What is printed must match, line for line, the records from their first line through the line containing "Los colores de Élmer (147, 1642)", with pictures left out.
═══ Given entries ═══
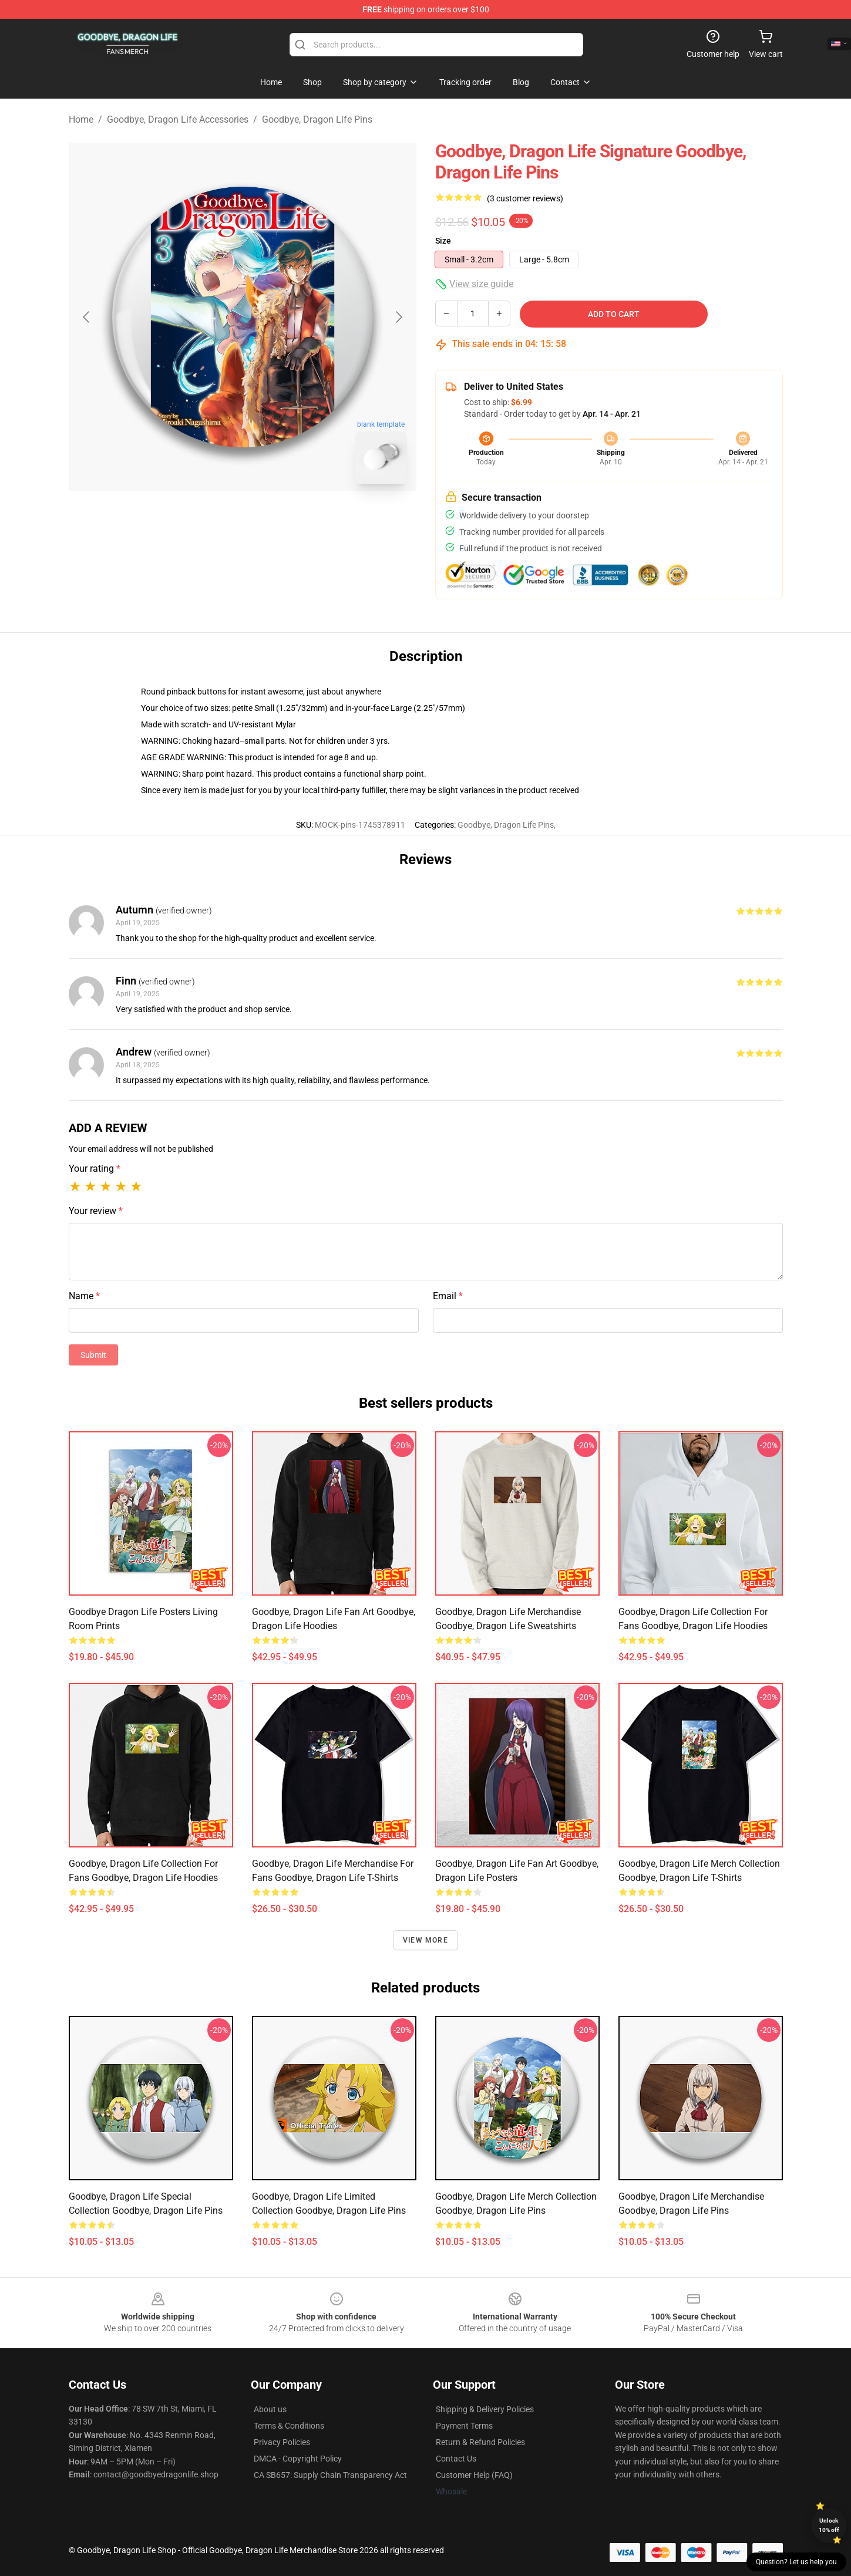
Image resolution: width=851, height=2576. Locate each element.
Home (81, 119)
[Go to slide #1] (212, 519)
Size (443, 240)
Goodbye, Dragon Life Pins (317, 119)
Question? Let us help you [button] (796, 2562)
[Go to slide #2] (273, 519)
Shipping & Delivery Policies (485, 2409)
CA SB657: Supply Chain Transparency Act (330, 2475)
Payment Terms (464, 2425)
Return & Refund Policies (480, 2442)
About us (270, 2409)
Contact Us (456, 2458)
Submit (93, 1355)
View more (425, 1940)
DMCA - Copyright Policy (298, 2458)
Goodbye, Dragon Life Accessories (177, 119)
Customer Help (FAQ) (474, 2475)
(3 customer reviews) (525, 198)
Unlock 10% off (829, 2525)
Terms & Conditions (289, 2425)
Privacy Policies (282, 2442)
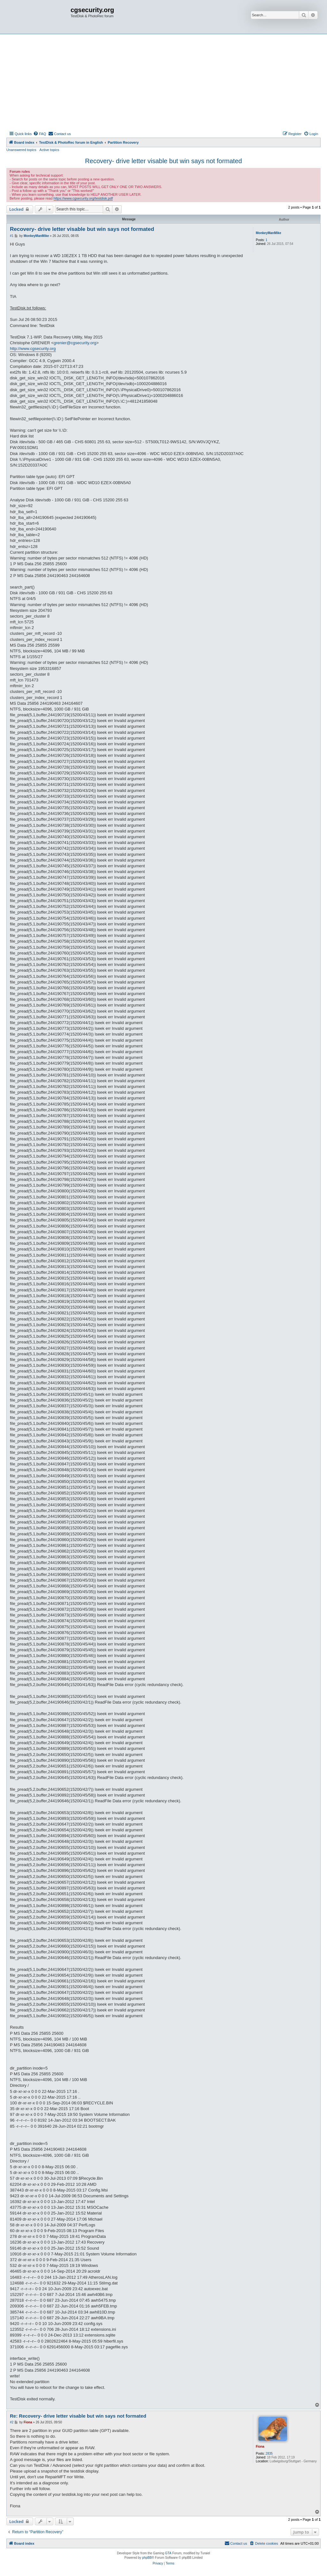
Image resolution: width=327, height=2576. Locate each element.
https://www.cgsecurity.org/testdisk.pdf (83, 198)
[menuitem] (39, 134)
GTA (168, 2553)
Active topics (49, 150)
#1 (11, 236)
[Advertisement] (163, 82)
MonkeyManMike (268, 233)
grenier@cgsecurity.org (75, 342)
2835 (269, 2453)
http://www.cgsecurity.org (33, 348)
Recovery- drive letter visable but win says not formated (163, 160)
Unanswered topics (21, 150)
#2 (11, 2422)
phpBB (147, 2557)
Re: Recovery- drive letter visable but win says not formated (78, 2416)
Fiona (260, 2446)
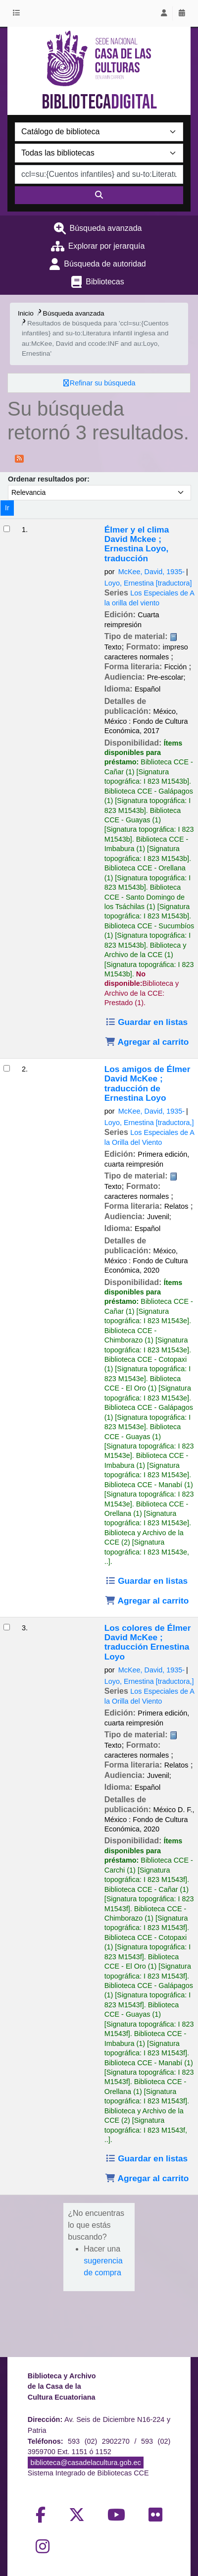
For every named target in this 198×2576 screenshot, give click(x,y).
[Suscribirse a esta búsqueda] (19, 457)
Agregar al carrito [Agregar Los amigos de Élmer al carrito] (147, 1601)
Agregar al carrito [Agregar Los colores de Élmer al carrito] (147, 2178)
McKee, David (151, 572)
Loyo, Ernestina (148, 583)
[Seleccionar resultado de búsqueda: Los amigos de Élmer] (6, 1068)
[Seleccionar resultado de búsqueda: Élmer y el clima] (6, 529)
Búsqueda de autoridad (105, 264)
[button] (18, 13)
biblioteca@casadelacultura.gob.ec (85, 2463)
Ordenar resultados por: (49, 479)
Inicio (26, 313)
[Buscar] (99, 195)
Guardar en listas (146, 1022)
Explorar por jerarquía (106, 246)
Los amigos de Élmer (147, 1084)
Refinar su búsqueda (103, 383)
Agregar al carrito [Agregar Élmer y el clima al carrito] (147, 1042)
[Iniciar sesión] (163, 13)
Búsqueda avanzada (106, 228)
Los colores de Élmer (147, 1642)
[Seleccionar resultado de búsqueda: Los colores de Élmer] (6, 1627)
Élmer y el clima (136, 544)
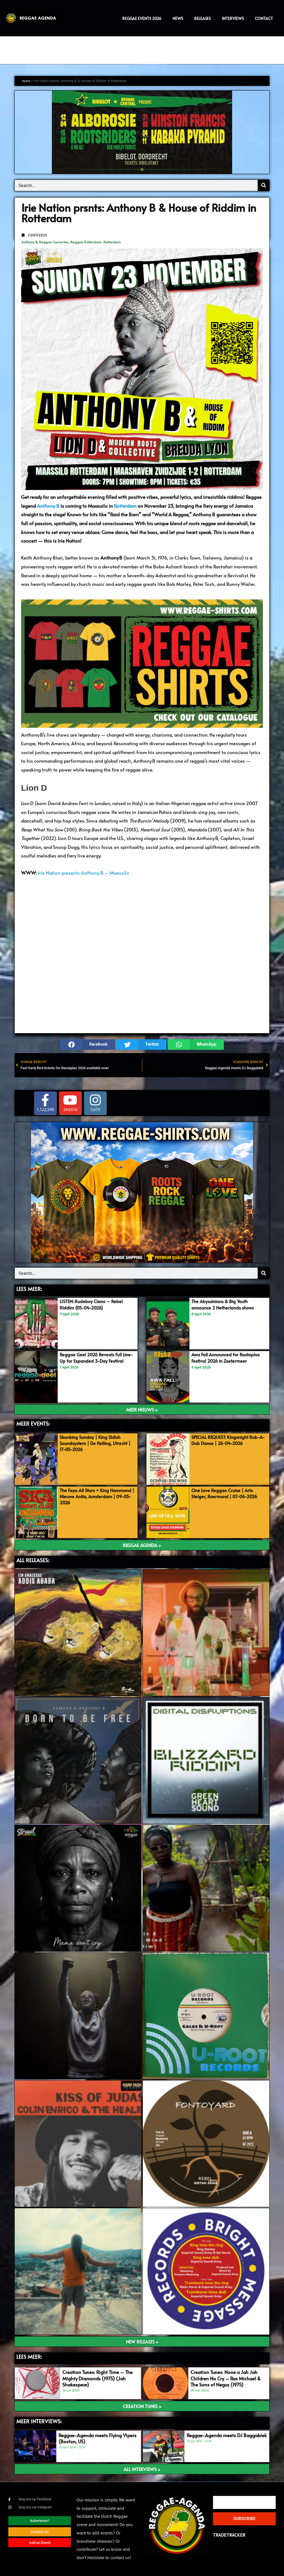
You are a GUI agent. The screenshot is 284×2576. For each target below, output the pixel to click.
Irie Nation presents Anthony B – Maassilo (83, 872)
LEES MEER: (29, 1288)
═══
● Task answer
Image resolution: width=851, height=2576. Locate each element.
Home (81, 119)
[Go to slide #1] (212, 519)
Size (443, 240)
Goodbye, Dragon Life Pins (317, 119)
Question? Let us help you [button] (796, 2562)
[Go to slide #2] (273, 519)
Shipping & Delivery Policies (485, 2409)
CA SB657: Supply Chain Transparency Act (330, 2475)
Payment Terms (464, 2425)
Return & Refund Policies (480, 2442)
About us (270, 2409)
Contact Us (456, 2458)
Submit (93, 1355)
View more (425, 1940)
DMCA - Copyright Policy (298, 2458)
Goodbye, Dragon Life Accessories (177, 119)
Customer Help (FAQ) (474, 2475)
(3 customer reviews) (525, 198)
Unlock 10% off (829, 2525)
Terms & Conditions (289, 2425)
Privacy Policies (282, 2442)
Image resolution: width=327, height=2576. Locate each element.
https://www.cgsecurity.org/testdisk.pdf (83, 198)
[menuitem] (39, 134)
GTA (168, 2553)
Active topics (49, 150)
#1 (11, 236)
[Advertisement] (163, 82)
MonkeyManMike (268, 233)
grenier@cgsecurity.org (75, 342)
2835 (269, 2453)
http://www.cgsecurity.org (33, 348)
Recovery- drive letter visable but win says not formated (163, 160)
Unanswered topics (21, 150)
#2 (11, 2422)
phpBB (147, 2557)
Re: Recovery- drive letter visable but win says not formated (78, 2416)
Fiona (260, 2446)
For every named target in this 198×2576 screenshot, give click(x,y).
[Suscribirse a esta búsqueda] (19, 457)
Agregar al carrito [Agregar Los amigos de Élmer al carrito] (147, 1601)
Agregar al carrito [Agregar Los colores de Élmer al carrito] (147, 2178)
McKee, David (151, 572)
Loyo, Ernestina (148, 583)
[Seleccionar resultado de búsqueda: Los amigos de Élmer] (6, 1068)
[Seleccionar resultado de búsqueda: Élmer y el clima] (6, 529)
Búsqueda de autoridad (105, 264)
[button] (18, 13)
biblioteca@casadelacultura.gob.ec (85, 2463)
Ordenar resultados por: (49, 479)
Inicio (26, 313)
[Buscar] (99, 195)
Guardar en listas (146, 1022)
Explorar por jerarquía (106, 246)
Los amigos de Élmer (147, 1084)
Refinar su búsqueda (103, 383)
Agregar al carrito [Agregar Élmer y el clima al carrito] (147, 1042)
[Iniciar sesión] (163, 13)
Búsqueda avanzada (106, 228)
Los colores de Élmer (147, 1642)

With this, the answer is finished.